このように、本発明の要件を満足する溶接金属は、時効熱処理後の靭性に優れるとともに、溶接構造物として必要なクリープ強度をも満足しているため、高窒素高ニッケル含有オーステナイト系耐熱鋼の性能を十分活用し得ることが分かる。
本発明を活用すれば、高窒素高ニッケル含有オーステナイト系耐熱鋼を溶接構造物として使用する際に、その性能を十分活用し得る、靭性の低下を抑制するとともに、クリープ強度に優れるオーステナイト系耐熱鋼溶接金属およびそれを有する溶接継手を提供できる。そのため、本発明の溶接金属とそれを有する溶接継手は、高窒素高ニッケル含有オーステナイト系耐熱鋼を、発電用ボイラ等、高温で使用される機器に適用される溶接構造物を構成する溶接金属とそれを有する溶接継手として有用である。

Claims (4)

  1. 質量%で、
    C:0.06%〜0.14%、
    Si:0.1%〜0.8%、
    Mn:0.1%〜1.8%、
    P:0.025%以下、
    Ni:25%〜35%、
    Cr:20%〜24%、
    W:2%〜4.5%、
    Nb:0.05%〜0.4%、
    V:0.05%〜0.4%、
    N:0.1%〜0.35%、
    Al:0.08%以下、
    O:0.08%以下
    を含み、残部がFeおよび意図的に含有させたものではない成分である不純物からなり、
    かつ、前記不純物としてのS、Sn、PbおよびZnが下記式(1)を満足するオーステナイト系耐熱鋼溶接金属。

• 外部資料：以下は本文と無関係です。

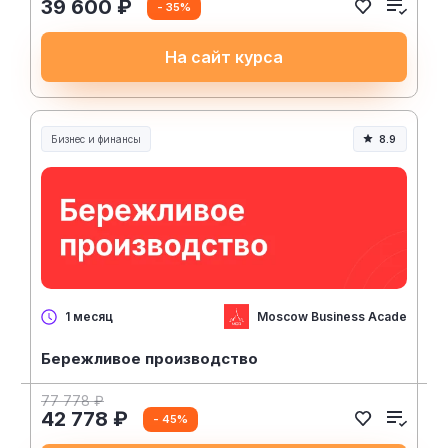
39 600 ₽
- 35%
На сайт курса
Бизнес и финансы
8.9
Moscow Business Academy
1 месяц
Бережливое производство
77 778 ₽
42 778 ₽
- 45%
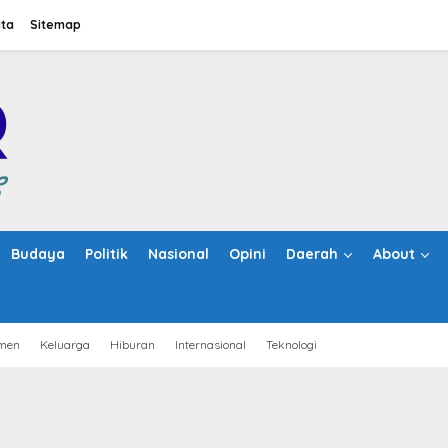
ita
Sitemap
Budaya
Politik
Nasional
Opini
Daerah
About
men
Keluarga
Hiburan
Internasional
Teknologi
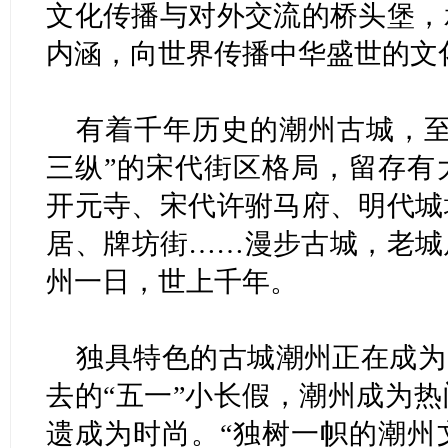
文化传播与对外交流的桥头堡，
内涵，向世界传播中华盛世的文
有着千年历史的潮州古城，至
三纵”的宋代街区格局，留存有
开元寺、宋代许驸马府、明代城
居、牌坊街……漫步古城，老城
州一日，世上千年。
独具特色的古城潮州正在成为
去的“五一”小长假，潮州成为
遗成为时尚。“独树一帜的潮州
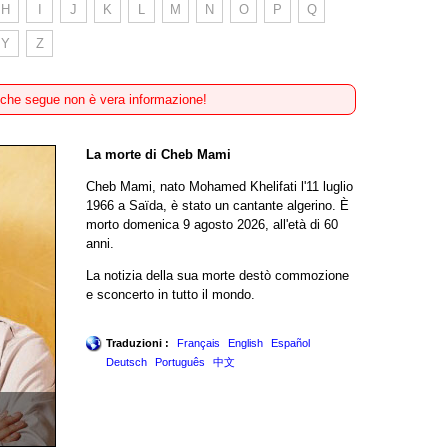
H
I
J
K
L
M
N
O
P
Q
Y
Z
 che segue non è vera informazione!
La morte di Cheb Mami
Cheb Mami, nato Mohamed Khelifati l'11 luglio
1966 a Saïda, è stato un cantante algerino. È
morto domenica 9 agosto 2026, all'età di 60
anni.
La notizia della sua morte destò commozione
e sconcerto in tutto il mondo.
Traduzioni :
Français
English
Español
Deutsch
Português
中文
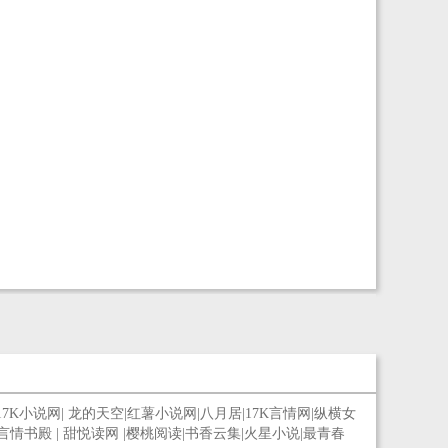
17K小说网
|
龙的天空
|
红薯小说网
|
八月居
|
17K言情网
|
纵横女
言情书殿
|
甜悦读网
|
樱桃阅读
|
书香云集
|
火星小说
|
最青春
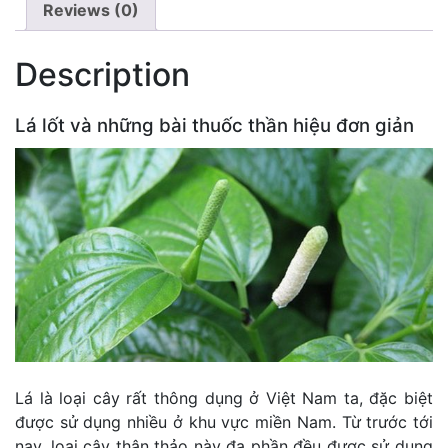
Reviews (0)
Description
Lá lốt và những bài thuốc thần hiệu đơn giản
Lá là loại cây rất thông dụng ở Việt Nam ta, đặc biệt
được sử dụng nhiều ở khu vực miền Nam. Từ trước tới
nay, loại cây thân thảo này đa phần đều được sử dụng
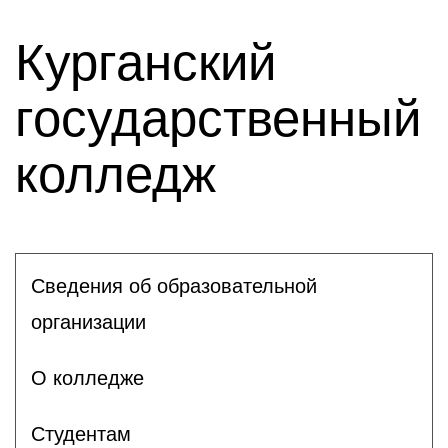
Курганский
государственный
колледж
Сведения об образовательной
организации
О колледже
Студентам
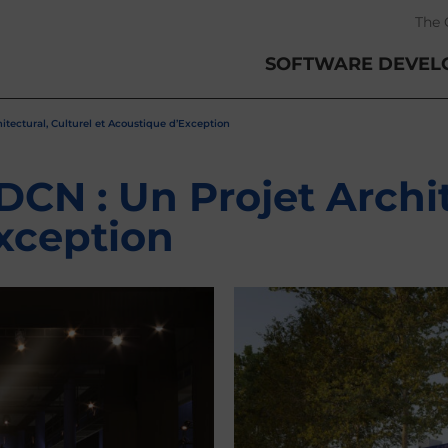
The 
SOFTWARE DEVEL
ectural, Culturel et Acoustique d’Exception
CN : Un Projet Archite
xception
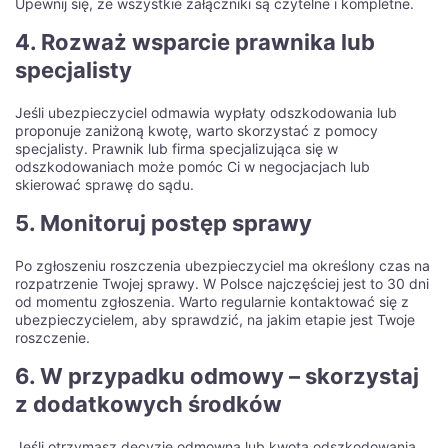
Upewnij się, że wszystkie załączniki są czytelne i kompletne.
4. Rozważ wsparcie prawnika lub
specjalisty
Jeśli ubezpieczyciel odmawia wypłaty odszkodowania lub
proponuje zaniżoną kwotę, warto skorzystać z pomocy
specjalisty. Prawnik lub firma specjalizująca się w
odszkodowaniach może pomóc Ci w negocjacjach lub
skierować sprawę do sądu.
5. Monitoruj postęp sprawy
Po zgłoszeniu roszczenia ubezpieczyciel ma określony czas na
rozpatrzenie Twojej sprawy. W Polsce najczęściej jest to 30 dni
od momentu zgłoszenia. Warto regularnie kontaktować się z
ubezpieczycielem, aby sprawdzić, na jakim etapie jest Twoje
roszczenie.
6. W przypadku odmowy – skorzystaj
z dodatkowych środków
Jeśli otrzymasz decyzję odmowną lub kwota odszkodowania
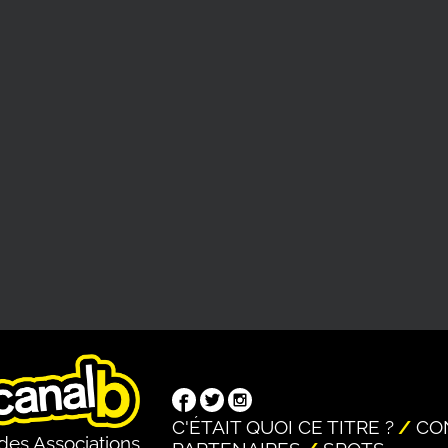
C'ÉTAIT QUOI CE TITRE ?
CO
des Associations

    式(1) [%S]+0.5×{[%Sn]+[%Pb]+[%Zn]}≦0.0030%
    (式(1)中、[%S]、[%Sn]、[%Pb]、及び[%Zn]は、前記不純物としてのS、Sn、Pb、及びZnの含有量(質量%)を表す。)
  2. 合金成分としてのFeに代えて、質量%で、下記の1種または2種以上の元素を含有する請求項1に記載のオーステナイト系耐熱鋼溶接金属。
    Ti:0%〜0.25%、
    Cu:0%〜4%、
    Co:0%〜2%、
    Mo:0%〜2%、
    B:0%〜0.005%、
    Ca:0%〜0.02%、
    Mg:0%〜0.02%、
    REM:0%〜0.06%
  3. 請求項1または2に記載のオーステナイト系耐熱鋼溶接金属とオーステナイト系耐熱鋼の母材とからなる溶接継手。
  4. 前記母材が、質量%で、
    C:0.04%〜0.14%、
    Si:0.05%〜1%、
    Mn:0.5%〜2.5%、
    P:0.03%以下、
    S:0.002%以下、
    Ni:23%〜32%、
    Cr:20%〜25%、
    W:1%〜5%、
    Nb:0.1%〜0.6%、
    V:0.1%〜0.6%、
    N:0.1%〜0.3%、
    B:0%〜0.01%、
    REM:0%〜0.06%
    Al:0.03%以下、
    O:0.02%以下、
    を含み、残部がFeおよび意図的に含有させたものではない成分である不純物からなる請求項3に記載の溶接継手。